There were some great demos in today’s Insight general session (and this technology is always better in live demos than pre-recorded ones, isn’t it? I’ve included the rough time stamps should you want to fast forward the replay once available to just see the demos.) There was also a lot shared about how Watson technology is being applied to help oncologists, police investigators, and even chefs. (See the link below for a chance to become a beta tester for Chef Watson). We also heard first hand from Terry Jones, the founder of Travelocity and co-founder of Kayak, who is now starting a new venture, Wayblazer, built on Watson, and got a live demo geared around the Internet of Things.
Here are my notes from today’s general session, and as a reminder, head over to the Insight GO site to watch tomorrow’s session with Kevin Spacey and Captain Phillips (in the flesh, not Tom Hanks).
Mike Rhodin, SVP, Watson Group
How do we think? Each of us in this room are experts in our own fields… but we’re only humans. We need help. We’re overrun by information. Need analytic capabilities that turn big data into information, and then turn that information into knowledge. Imagine a tool, coach, concierge that can help us see the world in new ways. Strip out bias we have ingrained in our own cognitive frameworks. Make decisions based on facts and research of others. Cognitive computing can help us do that.
What makes Watson cognitive?
- Understands and operates in natural language – just as if having conversation with another human being. Watson understands the request in the complete context of the question.
- Makes evidence based recommendations with clear levels of confidence. No guesswork, just unbiased facts.

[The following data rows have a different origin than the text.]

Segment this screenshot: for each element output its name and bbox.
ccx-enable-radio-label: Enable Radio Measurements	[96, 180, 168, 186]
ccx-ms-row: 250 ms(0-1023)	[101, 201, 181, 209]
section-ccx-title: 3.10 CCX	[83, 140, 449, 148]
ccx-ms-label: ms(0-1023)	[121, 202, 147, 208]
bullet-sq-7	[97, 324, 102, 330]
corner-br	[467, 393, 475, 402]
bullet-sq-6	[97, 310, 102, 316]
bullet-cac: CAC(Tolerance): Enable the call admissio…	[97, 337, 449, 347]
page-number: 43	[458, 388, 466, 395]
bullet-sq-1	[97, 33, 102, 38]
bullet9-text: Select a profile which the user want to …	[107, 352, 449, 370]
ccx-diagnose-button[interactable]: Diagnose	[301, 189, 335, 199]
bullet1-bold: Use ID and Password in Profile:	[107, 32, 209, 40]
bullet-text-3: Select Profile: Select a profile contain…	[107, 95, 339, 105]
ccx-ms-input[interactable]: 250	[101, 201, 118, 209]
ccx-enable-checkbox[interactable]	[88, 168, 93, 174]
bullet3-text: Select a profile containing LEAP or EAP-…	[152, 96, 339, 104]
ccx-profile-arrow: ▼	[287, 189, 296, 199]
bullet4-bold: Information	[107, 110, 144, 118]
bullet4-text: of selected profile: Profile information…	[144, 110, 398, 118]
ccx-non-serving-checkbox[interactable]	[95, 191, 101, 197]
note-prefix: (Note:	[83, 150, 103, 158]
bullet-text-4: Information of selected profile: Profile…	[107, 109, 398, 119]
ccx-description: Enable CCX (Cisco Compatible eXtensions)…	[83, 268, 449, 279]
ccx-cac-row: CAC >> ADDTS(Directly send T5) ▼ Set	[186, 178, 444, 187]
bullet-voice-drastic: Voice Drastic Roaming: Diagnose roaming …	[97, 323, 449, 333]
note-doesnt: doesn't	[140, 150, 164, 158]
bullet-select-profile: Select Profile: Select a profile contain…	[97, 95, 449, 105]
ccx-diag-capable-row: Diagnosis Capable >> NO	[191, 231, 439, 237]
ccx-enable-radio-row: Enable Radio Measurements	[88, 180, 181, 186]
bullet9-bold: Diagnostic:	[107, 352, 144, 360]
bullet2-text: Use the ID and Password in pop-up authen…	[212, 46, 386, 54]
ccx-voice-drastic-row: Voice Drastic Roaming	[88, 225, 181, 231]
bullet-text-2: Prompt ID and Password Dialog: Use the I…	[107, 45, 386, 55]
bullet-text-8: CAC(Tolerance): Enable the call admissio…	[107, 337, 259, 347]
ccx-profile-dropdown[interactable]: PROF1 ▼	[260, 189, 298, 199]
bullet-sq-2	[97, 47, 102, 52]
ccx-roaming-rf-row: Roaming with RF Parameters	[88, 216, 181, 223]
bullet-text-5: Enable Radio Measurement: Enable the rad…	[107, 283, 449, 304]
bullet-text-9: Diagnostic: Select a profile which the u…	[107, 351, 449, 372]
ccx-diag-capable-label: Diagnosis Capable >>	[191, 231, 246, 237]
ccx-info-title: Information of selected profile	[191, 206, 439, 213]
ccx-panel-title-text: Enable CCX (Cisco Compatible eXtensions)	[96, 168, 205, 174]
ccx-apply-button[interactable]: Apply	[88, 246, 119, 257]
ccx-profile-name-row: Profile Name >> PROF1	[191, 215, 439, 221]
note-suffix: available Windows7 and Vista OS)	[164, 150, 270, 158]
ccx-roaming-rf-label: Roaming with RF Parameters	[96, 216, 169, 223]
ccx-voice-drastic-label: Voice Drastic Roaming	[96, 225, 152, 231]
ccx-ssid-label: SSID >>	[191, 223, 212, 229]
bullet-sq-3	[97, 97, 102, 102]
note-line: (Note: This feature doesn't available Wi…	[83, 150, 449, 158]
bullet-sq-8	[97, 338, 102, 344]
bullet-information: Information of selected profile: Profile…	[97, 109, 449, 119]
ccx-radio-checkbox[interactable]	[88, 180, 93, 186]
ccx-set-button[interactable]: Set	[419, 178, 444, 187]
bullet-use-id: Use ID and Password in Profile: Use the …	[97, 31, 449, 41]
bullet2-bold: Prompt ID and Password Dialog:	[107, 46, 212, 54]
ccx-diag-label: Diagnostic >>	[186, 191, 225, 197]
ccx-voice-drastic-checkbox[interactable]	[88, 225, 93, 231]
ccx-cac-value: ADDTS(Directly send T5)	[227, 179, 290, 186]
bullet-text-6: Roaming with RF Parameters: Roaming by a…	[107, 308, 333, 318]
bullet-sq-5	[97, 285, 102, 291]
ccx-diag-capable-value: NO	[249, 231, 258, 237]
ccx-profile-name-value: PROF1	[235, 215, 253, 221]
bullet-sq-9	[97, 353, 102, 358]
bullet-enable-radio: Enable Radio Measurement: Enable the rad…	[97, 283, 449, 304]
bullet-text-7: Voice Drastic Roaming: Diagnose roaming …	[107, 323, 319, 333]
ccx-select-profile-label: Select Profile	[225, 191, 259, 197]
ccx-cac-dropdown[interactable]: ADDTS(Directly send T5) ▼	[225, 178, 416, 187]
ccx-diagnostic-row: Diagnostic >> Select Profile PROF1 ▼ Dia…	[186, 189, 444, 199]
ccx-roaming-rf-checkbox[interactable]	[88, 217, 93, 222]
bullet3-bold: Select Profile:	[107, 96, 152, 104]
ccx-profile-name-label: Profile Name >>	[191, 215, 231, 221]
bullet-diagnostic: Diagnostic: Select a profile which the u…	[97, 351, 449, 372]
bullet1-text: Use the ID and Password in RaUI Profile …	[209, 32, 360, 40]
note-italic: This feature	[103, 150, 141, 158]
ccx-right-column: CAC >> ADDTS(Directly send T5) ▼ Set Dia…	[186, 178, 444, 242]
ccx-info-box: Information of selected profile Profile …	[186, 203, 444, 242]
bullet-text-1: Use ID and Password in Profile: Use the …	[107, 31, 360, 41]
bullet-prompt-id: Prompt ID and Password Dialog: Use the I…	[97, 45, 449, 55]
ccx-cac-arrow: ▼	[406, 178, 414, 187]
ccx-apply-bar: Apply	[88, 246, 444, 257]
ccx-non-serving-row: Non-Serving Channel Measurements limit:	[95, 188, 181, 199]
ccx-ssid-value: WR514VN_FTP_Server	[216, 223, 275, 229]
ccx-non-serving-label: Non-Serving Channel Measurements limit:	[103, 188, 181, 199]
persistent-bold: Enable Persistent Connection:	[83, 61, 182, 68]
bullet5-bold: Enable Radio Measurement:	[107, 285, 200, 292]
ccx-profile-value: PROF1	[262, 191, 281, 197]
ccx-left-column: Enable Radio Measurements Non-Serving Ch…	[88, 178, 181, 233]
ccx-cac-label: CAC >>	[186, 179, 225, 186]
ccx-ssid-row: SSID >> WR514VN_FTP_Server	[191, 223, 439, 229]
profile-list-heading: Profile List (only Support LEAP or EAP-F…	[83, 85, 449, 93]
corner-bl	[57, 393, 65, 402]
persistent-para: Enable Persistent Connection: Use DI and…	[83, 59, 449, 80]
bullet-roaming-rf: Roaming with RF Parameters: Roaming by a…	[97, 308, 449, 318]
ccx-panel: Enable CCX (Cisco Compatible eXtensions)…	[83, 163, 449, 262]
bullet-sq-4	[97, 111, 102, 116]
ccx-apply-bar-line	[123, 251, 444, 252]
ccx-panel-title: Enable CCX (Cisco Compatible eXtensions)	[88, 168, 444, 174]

- Not bound by memory or format.
Announcing new portfolio of Watson applications.
Designed for specific use cases, specific industries, users.
- IBM Watson for Oncology: To help doctors provide tailored cancer treatment
- IBM Watson for Wealth Management: Personalized financial advice to clients
- Chef Watson: Spurring innovation in culinary arts
Can expect to see many more coming for the fields of legal, healthcare, finance, education and many more from IBM and partners
Demo: Watson Oncology – Mark Megerian
- Will demo a working, live system. Partnered with Memorial Sloane Kettering on this solution, bringing together the cognitive power of Watson and expertise of Memorial Sloane Kettering.
- Example: 67 year old female with stage 2 breast cancer.
- Watson has access to all of her history and notes. Oncologist can go through and look at summary extracted from those notes by Watson. First, have to verify all the info that’s been collected.
- Then, Watson has taken all knowledge in Memorial Sloane Kettering and ranked/scored treatment plan options, along with supporting evidence all provided in one place. (For example, imagine doctors walking from patient to patient with all of this information available in front of them on an iPad as they walk around.)
- It’s as if any doctor in the world can call up the world-renowned specialist at Memorial Sloane Kettering that focuses on this particular form of cancer and take advantage of their experience, along with all the information shared in thousands of journals, etc.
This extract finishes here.